The pattern in statutory tax rates seems to confirm a similarly popular historical narrative. At mid-century, the wealthy appear to have paid the largest share of the federal tax burden as exemplified by the extraordinarily high rates. Since 1980 that pattern has shifted, with successive tax cuts primarily benefitting the highest income earners – or so the story goes.
Prodded by the work of economists Thomas Piketty and Emmanuel Saez, the conventional account also attributes a claim, albeit disputed, that there has been a rise in inequality to the reduction of top income tax rates over the same period. It is but a short step from this claimed causal link to the advocacy of tax hikes, aimed at bringing the federal tax system closer to its mid-20th century levels.
As policymakers begin discussions of what may entail the largest tax system overhaul in decades, there is reason to be skeptical of what this conventional narrative implies. Statutory tax rates can be misleading for two reasons. First, they do not tell us the rate that top earners actually pay, which tends to be significantly lower due to a wide array of deductions, exemptions and other legal loopholes.
For example, in 1960 the statutory top marginal rate on filers reporting over $1 million in income sat at 91 percent. The actual effective tax rate paid for the same million-dollar bracket was just 46 percent due to the use of deductions and other legal techniques to reduce one’s overall tax burden. Second, top marginal rates tell us very little about where the locus of the actual tax burden sits across all income earners.
To illustrate this second point, let’s consider another set of statistics. Since 1979 the Congressional Budget Office has tracked the overall share of federal income tax liability paid by the top earners. These figures include the top 1 percent and top 10 percent of all tax filers, and show a marked increase since the start of the series. For example, the top 1 percent of tax filers paid 18.4 percent of the federal income tax share in 1979. In the most recent set of figures, they paid 38.3 percent of the burden.
This upward trend suggests the locus of the federal income tax burden has shifted toward the wealthiest earners, despite the tax rate reductions over the same period. But how does it compare to earlier parts of the 20th century?
To find out, I estimated the federal income tax share of the top 1 percent and top 10 percent of filers dating back to the earliest complete IRS records in 1916. When joined with the CBO series in 1979, they reveal a fascinating century-long pattern that complicates the conventional narrative about the effects of high statutory rates on the wealthiest earners.

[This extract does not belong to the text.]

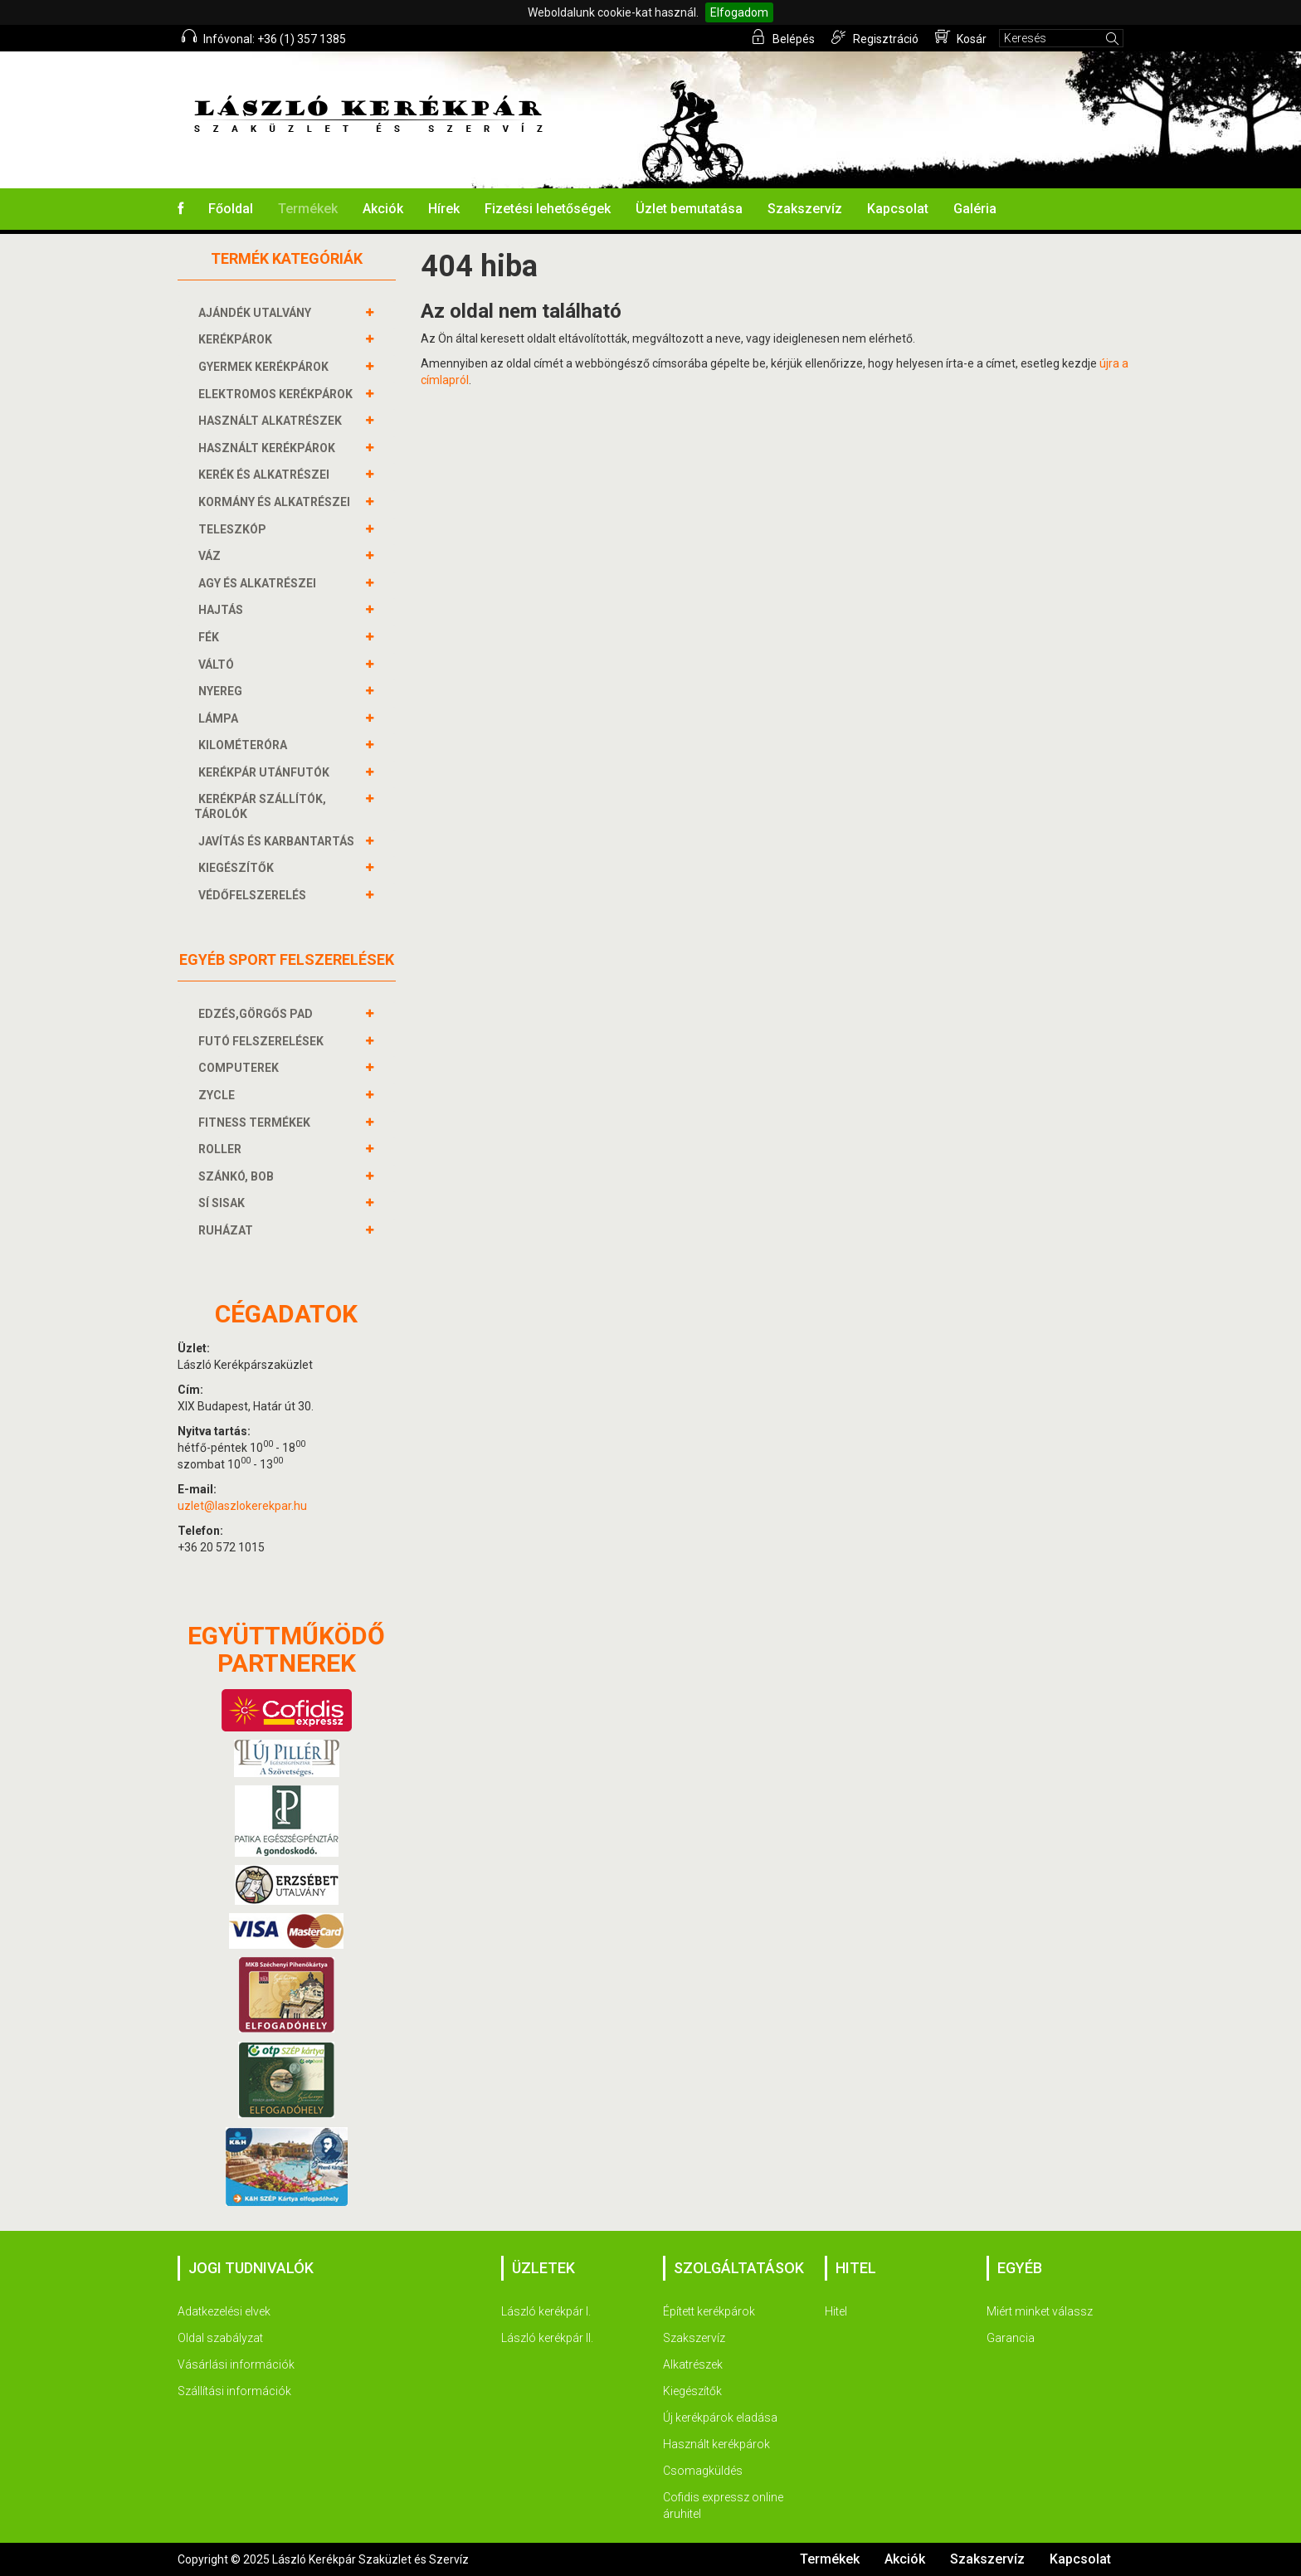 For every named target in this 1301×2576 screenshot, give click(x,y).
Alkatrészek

The share of the federal income tax liability paid by the wealthiest tax filers follows a pronounced U-shaped pattern over the course of the 20th century. When the income tax was adopted in 1913, the federal tax burden fell almost entirely upon upper-middle and upper class incomes and the wealthiest earners among them shouldered nearly the entirety of the federal income tax burden. The wealthiest 1 percent of tax filers routinely paid in excess of 70 percent of the federal income tax burden. The top 10 percent of filers often provided over 90 percent of tax payments.
All of this changed with a succession of tax code overhauls at the outset of World War II. As a result of wartime spending demands, Congress lowered the minimum income tax cutoff making tens of millions of middle and lower income Americans eligible to pay income taxes for the first time. In 1943, the IRS also imposed automatic payroll deduction as a way to increase tax compliance. Previously, taxes were self-reported and self-collected. By shifting this task to employers, the IRS dramatically increased tax enforcement upon earners in lower income brackets. Combined with the imposition of new rates on these same brackets, the federal tax base exploded in numbers almost overnight. In 1939, the IRS received just under 7 million tax returns from persons earning less than $5,000 a year. By 1944, that number had ballooned to over 44 million filers.

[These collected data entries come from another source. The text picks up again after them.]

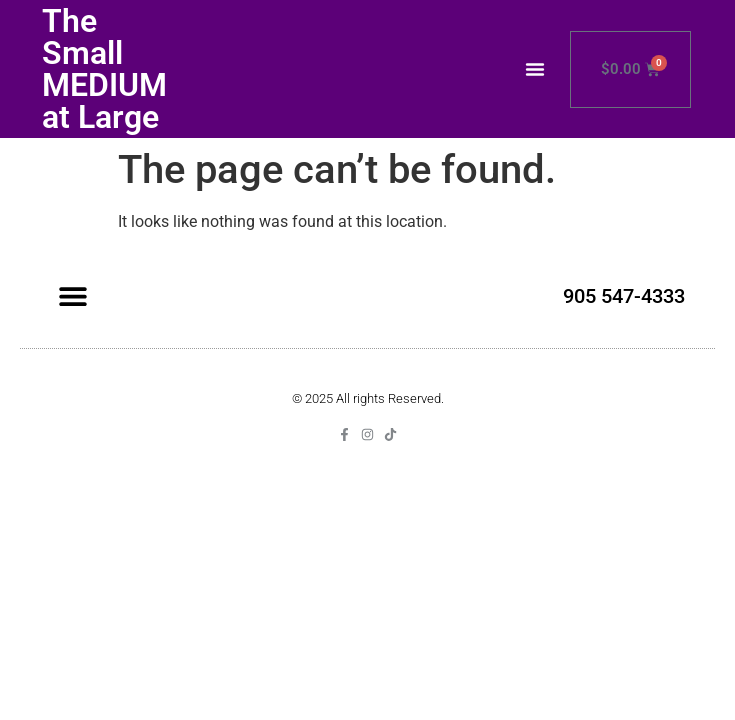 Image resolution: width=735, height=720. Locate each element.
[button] (535, 69) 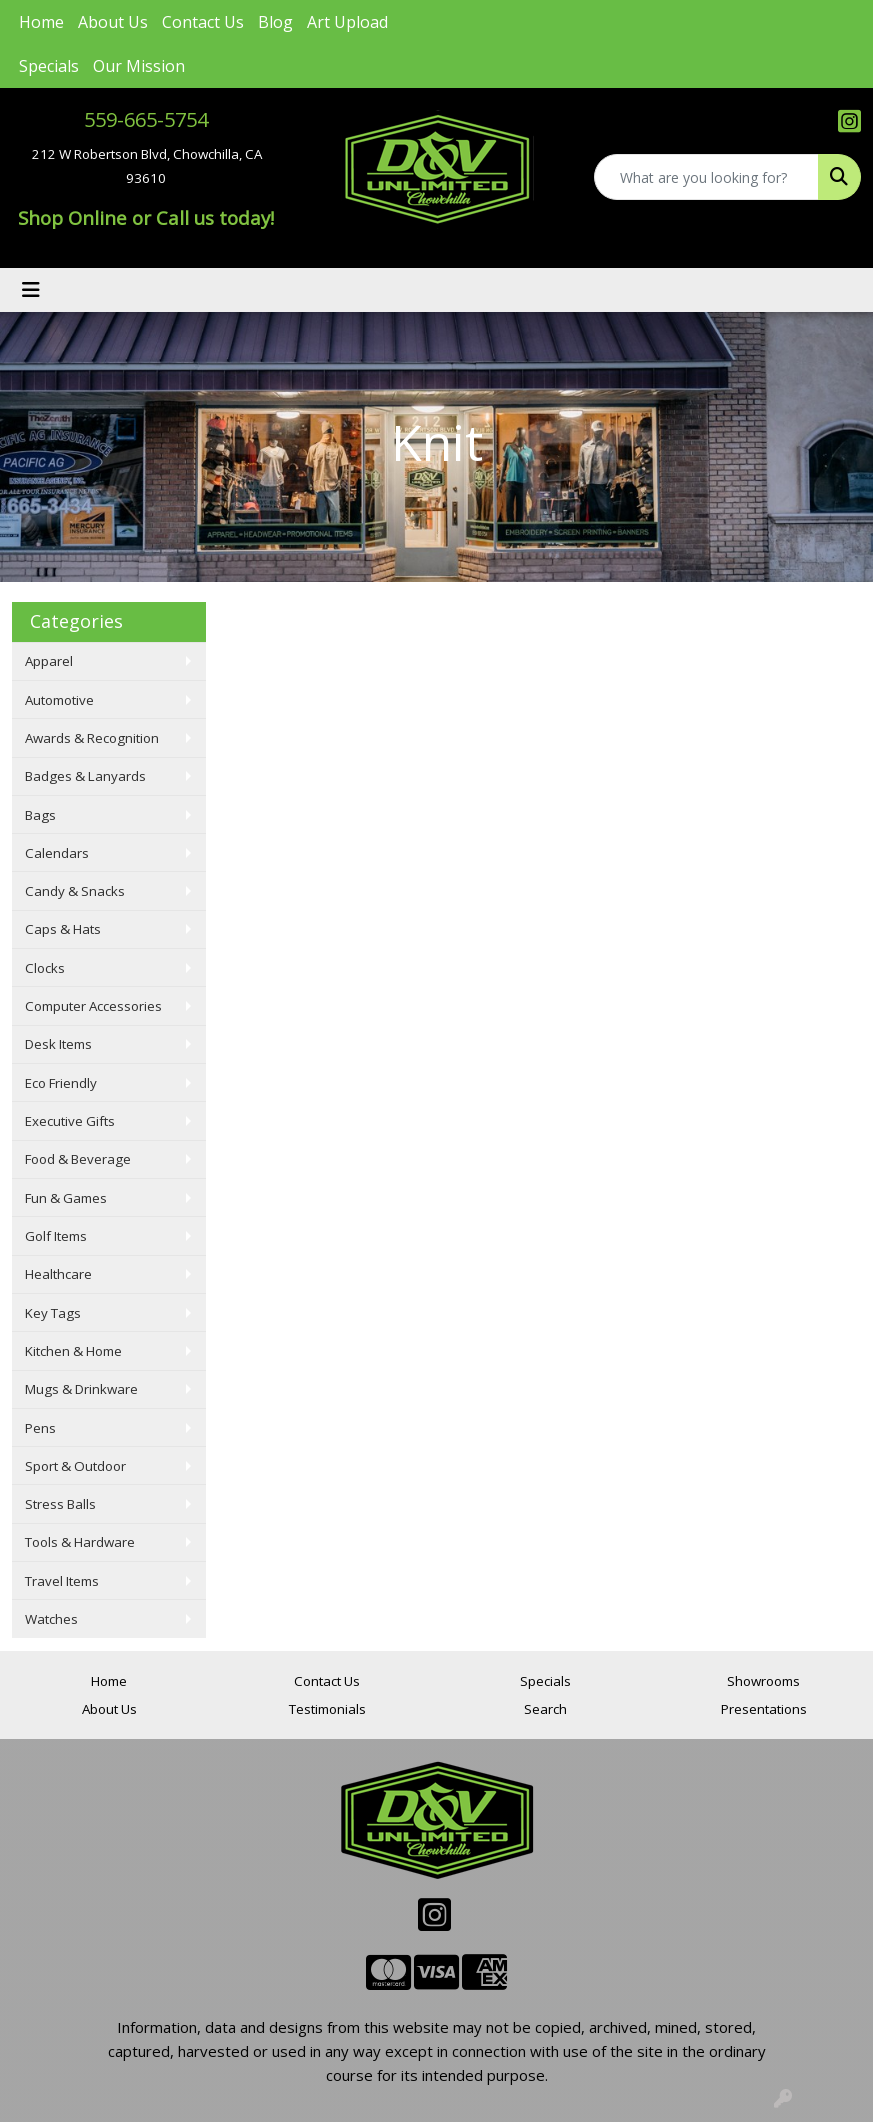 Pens (40, 1428)
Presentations (764, 1709)
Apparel (49, 661)
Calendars (57, 853)
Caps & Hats (63, 929)
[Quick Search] (706, 177)
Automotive (59, 700)
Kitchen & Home (73, 1351)
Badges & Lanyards (85, 776)
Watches (51, 1619)
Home (41, 22)
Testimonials (327, 1709)
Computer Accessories (93, 1006)
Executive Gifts (70, 1121)
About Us (113, 22)
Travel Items (62, 1581)
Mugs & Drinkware (81, 1389)
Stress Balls (60, 1504)
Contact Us (203, 22)
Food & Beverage (78, 1159)
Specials (49, 66)
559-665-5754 (146, 119)
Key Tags (53, 1313)
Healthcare (58, 1274)
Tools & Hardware (80, 1542)
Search (545, 1709)
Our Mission (139, 66)
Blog (275, 22)
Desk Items (58, 1044)
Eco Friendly (61, 1083)
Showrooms (763, 1681)
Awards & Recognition (92, 738)
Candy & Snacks (75, 891)
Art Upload (347, 22)
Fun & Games (66, 1198)
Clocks (45, 968)
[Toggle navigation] (31, 290)
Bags (40, 815)
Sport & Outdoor (75, 1466)
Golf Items (56, 1236)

The World War II tax measures had another effect: The tax base expansion actually shifted the locus of the federal income tax burden away from the wealthiest earners, and onto middle income Americans.
Congress retained many of these wartime tax measures after the conclusion of hostilities in 1945 and converted them into a permanent peacetime tax system. With almost all income earners now eligible to pay taxes, the burden of that system also shifted sharply toward the middle class and remained there until the Reagan tax cuts. Since the early 1980s, the income tax burden has shifted back towards the wealthiest filers even though top statutory rates have been reduced.

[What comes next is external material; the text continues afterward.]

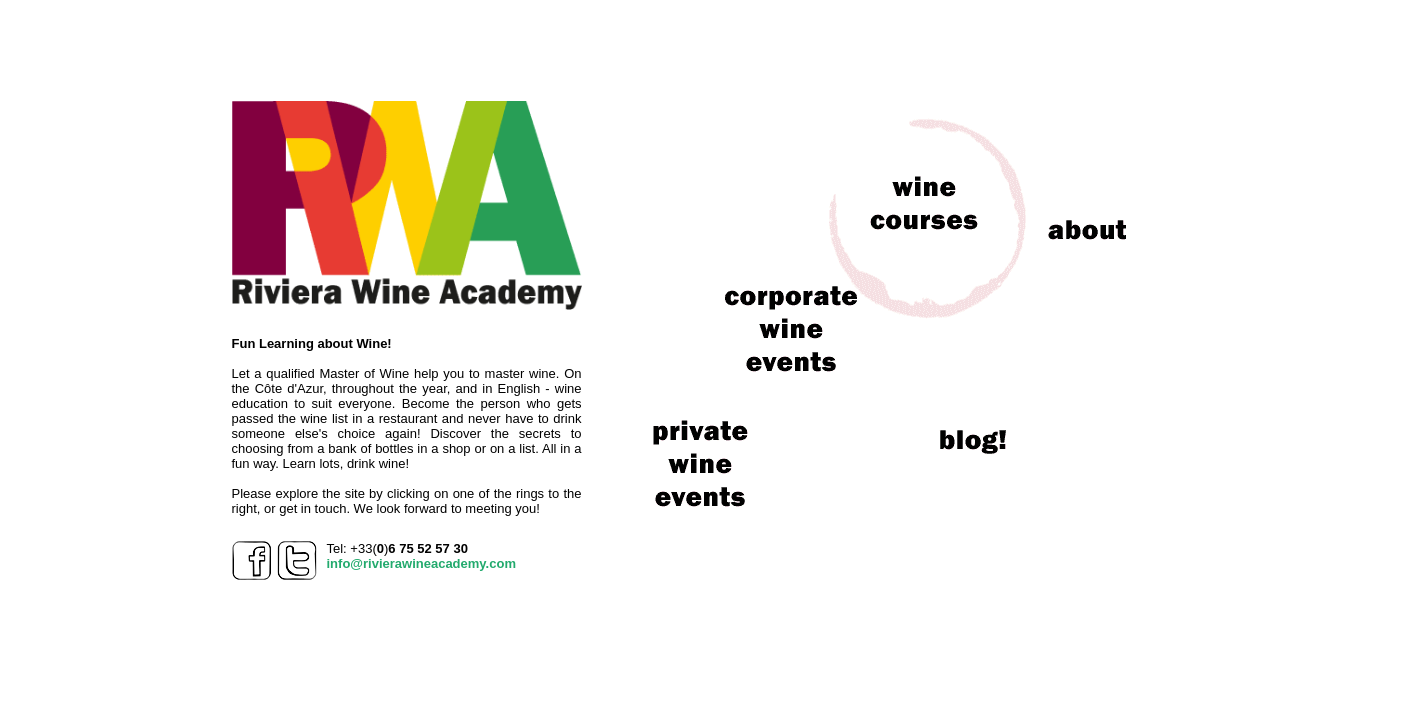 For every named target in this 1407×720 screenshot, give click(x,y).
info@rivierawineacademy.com (421, 563)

The shift of the last 30 years reflects a movement away from the World War II-era tax code in which almost all income earners were brought into the revenue streams of the federal government. It stands in contrast against the mid-century policies of an expansive tax base that imposed a far more expansive tax burden on lower and middle income earners, even as the top statutory rates on the wealthy reached their historical high mark. Perhaps it’s time to shed the myth that depicts the mid-20th century as a golden age of tax progressivity and fairness.